第18回『このミス』大賞1次通過作品 テトリス・ペレストロイカ
亡命者の娘を守れ!
冷戦末期、米ソ情報機関が入り乱れる謀略戦の結末は……?
『テトリス・ペレストロイカ』天田洋介
テトリスというゲームは、ほとんどの方がご存知だろう。このソ連生まれのゲームが日本にも上陸し、ブームを巻き起こしていた1990年ごろを背景とした物語である。
荒川亮が率いる双六通商は、駄菓子屋の経営から中古品の輸出入まで手がける零細企業。だが、その正体はアメリカの国家安全保障局(NSA)の末端組織だった。ある日、中古品を載せたアメリカから届けられたコンテナの奥に、白人の少女が一人きりで潜んでいた。彼女の名前はラウラ。父のボリスラーフは、もともとはソ連からの亡命者で、その後CIAに所属し、亮とも顔見知りであった。そして、彼女が携えていたノートには、奇妙な図形が描かれていた……。
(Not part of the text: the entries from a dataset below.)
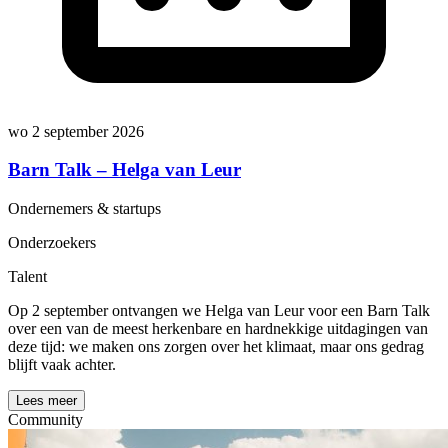
wo 2 september 2026
Barn Talk – Helga van Leur
Ondernemers & startups
Onderzoekers
Talent
Op 2 september ontvangen we Helga van Leur voor een Barn Talk
over een van de meest herkenbare en hardnekkige uitdagingen van
deze tijd: we maken ons zorgen over het klimaat, maar ons gedrag
blijft vaak achter.
Lees meer
Community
と、ここまではほんの序盤。ラウラの身柄と秘密の図形をめぐる争奪戦は、やがて海を越えて、歴史的な事件の背後へとつながっていく。
商売人でもあるスパイと、頭の回転が速い少女が、謀略の渦巻く中で巧妙に立ち回る。冷戦が終結に向かい、ソ連が解体へと向かう時代。作中の対立構造も、アメリカのCIAとソ連のKGBが対峙するという単純なものではない。アメリカ側もソ連側も決して一枚岩ではなく、さまざまな思惑や主義主張を抱えた者たちの複合体なのだ。
入り組んだ状況を描きつつ、物語そのものは、亮とラウラの冒険を中心に据えたシンプルなものに仕上がっている。
現代の視点から描いた、およそ30年前の物語。ラストの着地に、その後の世界の変化が重なり合う。